Sunday, January 08, 2012

Revolutions End II and The Memory Wall

The 2011 ITRS report for the first time uses the terms, "ultimate Silicon scaling" and "Beyond CMOS". The definitive industry report is highlighting for us that the end of the Silicon Revolution is in sight, but that won't be the end of the whole story. Engineers are very clever people and will find ways to keep the electronics revolution moving along, albeit at a much gentler pace.

In 2001, the ITRS report noted that CPU's would be hitting a Power Wall, they'd need to forgoe performance (frequency) to fit within a constrained power envelope. Within 2 years, Intel was shipping multi-core CPU's. Herb Sutter wrote about this in "The Free Lunch is Over".

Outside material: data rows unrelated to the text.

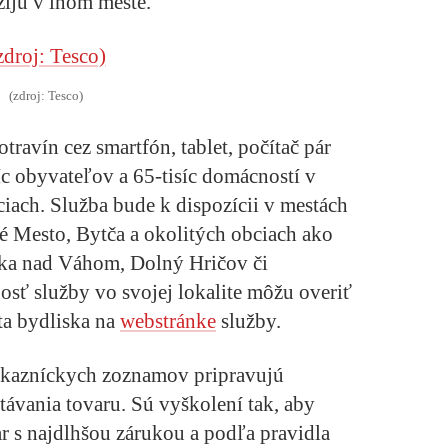
 žijú v inom meste.
(zdroj: Tesco)
ravín cez smartfón, tablet, počítač pár
íc obyvateľov a 65-tisíc domácností v
ciach. Služba bude k dispozícii v mestách
 Mesto, Bytča a okolitých obciach ako
čka nad Váhom, Dolný Hričov či
osť služby vo svojej lokalite môžu overiť
a bydliska na
webstránke
služby.
ákazníckych zoznamov pripravujú
stávania tovaru. Sú vyškolení tak, aby
var s najdlhšou zárukou a podľa pravidla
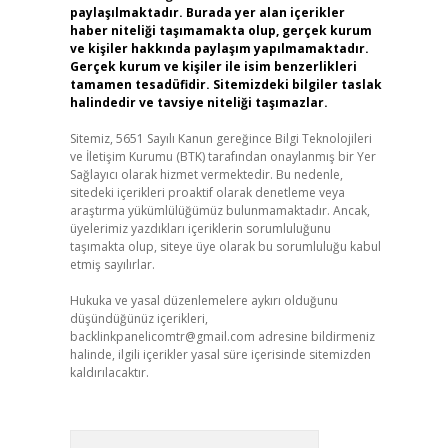
paylaşılmaktadır. Burada yer alan içerikler
haber niteliği taşımamakta olup, gerçek kurum
ve kişiler hakkında paylaşım yapılmamaktadır.
Gerçek kurum ve kişiler ile isim benzerlikleri
tamamen tesadüfidir. Sitemizdeki bilgiler taslak
halindedir ve tavsiye niteliği taşımazlar.
Sitemiz, 5651 Sayılı Kanun gereğince Bilgi Teknolojileri
ve İletişim Kurumu (BTK) tarafından onaylanmış bir Yer
Sağlayıcı olarak hizmet vermektedir. Bu nedenle,
sitedeki içerikleri proaktif olarak denetleme veya
araştırma yükümlülüğümüz bulunmamaktadır. Ancak,
üyelerimiz yazdıkları içeriklerin sorumluluğunu
taşımakta olup, siteye üye olarak bu sorumluluğu kabul
etmiş sayılırlar.
Hukuka ve yasal düzenlemelere aykırı olduğunu
düşündüğünüz içerikleri,
backlinkpanelicomtr@gmail.com
adresine bildirmeniz
halinde, ilgili içerikler yasal süre içerisinde sitemizden
kaldırılacaktır.
Arama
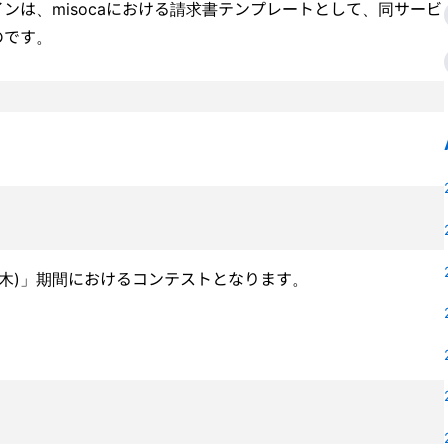
ンは、misocaにおける請求書テンプレートとして、同サービ
のです。
30日(木)」期間におけるコンテストとなります。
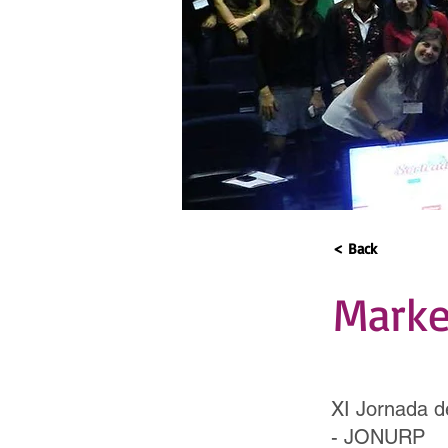
< Back
Marke
XI Jornada d
- JONURP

In the coming 2011 ITRS report, they write explicitly about "Solving the Memory Wall".
Since 1987 and the Pentium IV, CPU clock frequency (also 'cycle time') has been increasing faster than DRAM cycle times: by roughly 40% per year. (7%/year for DRAM and ~50%/year for CPU chip freq.)

This is neatly solved, by trading latency for bandwidth, with caches.
The total memory bandwidth needs for multi-core CPU's doesn't just scale with the chip frequency (5%/year growth), but with the total number of cores accessing the cache (number of cores grow at approx 40%/year).
Cache optimisation, the maximisation of cache "hit ratio", requires the largest cache possible. Hence Intel now has 3 levels of cache, with the "last level cache" being shared globally (amongst all cores).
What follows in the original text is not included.